PROBLEM TO SOLVE: In the data below, find each line carrying the string "Dubai" and copy it out.

Stored entries:
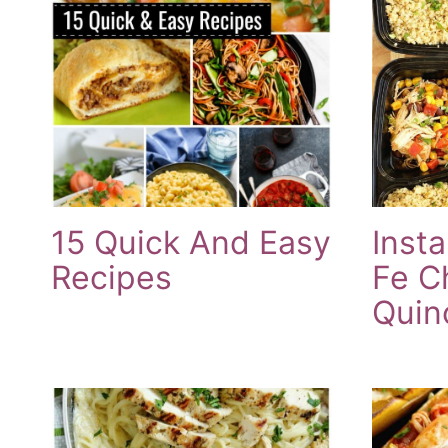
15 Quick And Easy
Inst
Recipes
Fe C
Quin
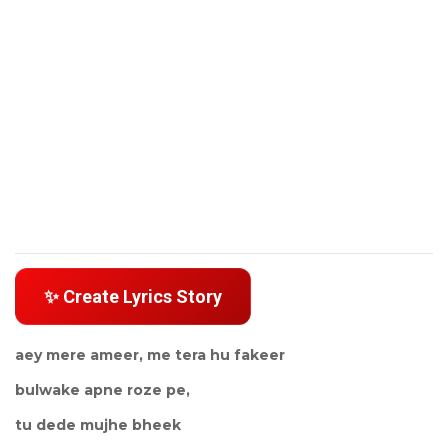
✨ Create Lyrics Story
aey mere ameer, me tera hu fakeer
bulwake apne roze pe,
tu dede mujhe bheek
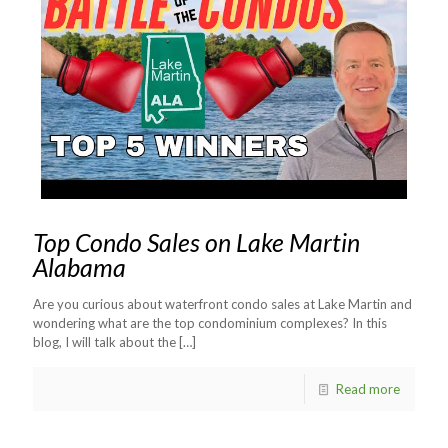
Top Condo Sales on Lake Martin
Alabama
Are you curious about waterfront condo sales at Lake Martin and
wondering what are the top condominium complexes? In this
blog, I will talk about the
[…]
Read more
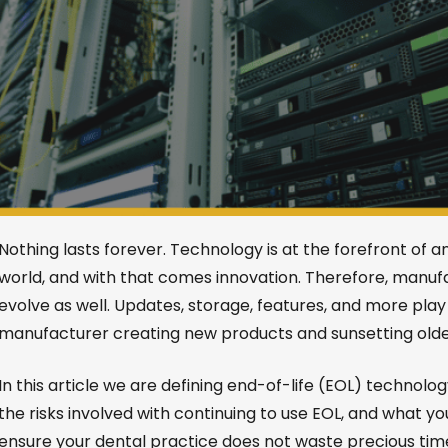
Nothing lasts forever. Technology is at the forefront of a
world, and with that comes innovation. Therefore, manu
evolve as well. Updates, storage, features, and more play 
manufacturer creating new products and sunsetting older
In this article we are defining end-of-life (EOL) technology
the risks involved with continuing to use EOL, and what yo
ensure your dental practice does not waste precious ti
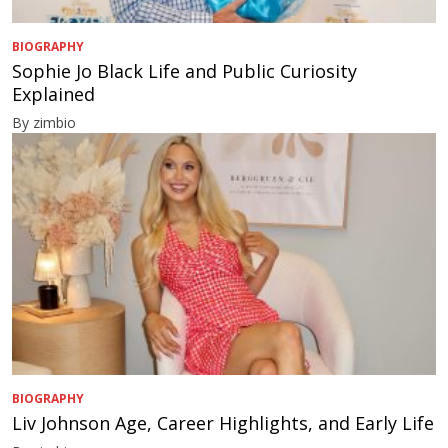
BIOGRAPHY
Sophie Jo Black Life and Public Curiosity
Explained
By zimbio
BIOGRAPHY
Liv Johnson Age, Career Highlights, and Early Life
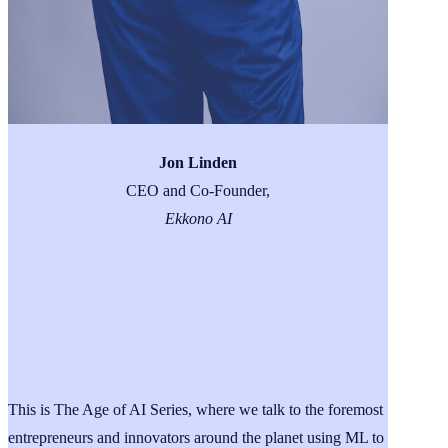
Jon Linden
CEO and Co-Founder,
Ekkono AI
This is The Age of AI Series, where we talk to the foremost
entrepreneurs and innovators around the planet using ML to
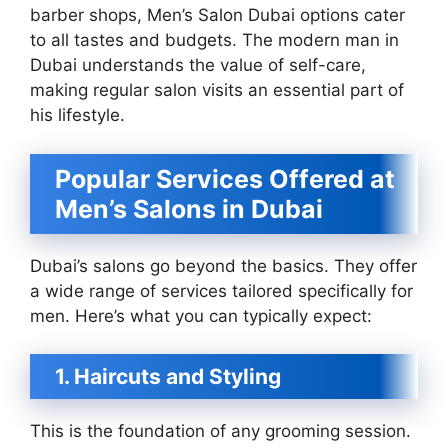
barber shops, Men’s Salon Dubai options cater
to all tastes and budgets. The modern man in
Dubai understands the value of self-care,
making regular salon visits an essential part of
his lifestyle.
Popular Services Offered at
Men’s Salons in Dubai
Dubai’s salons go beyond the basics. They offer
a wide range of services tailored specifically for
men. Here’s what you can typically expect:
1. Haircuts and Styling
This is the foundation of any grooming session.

RESPONSE TO THE TASK:
barber shops, Men’s Salon Dubai options cater
Dubai understands the value of self-care,
Men’s Salons in Dubai
Dubai’s salons go beyond the basics. They offer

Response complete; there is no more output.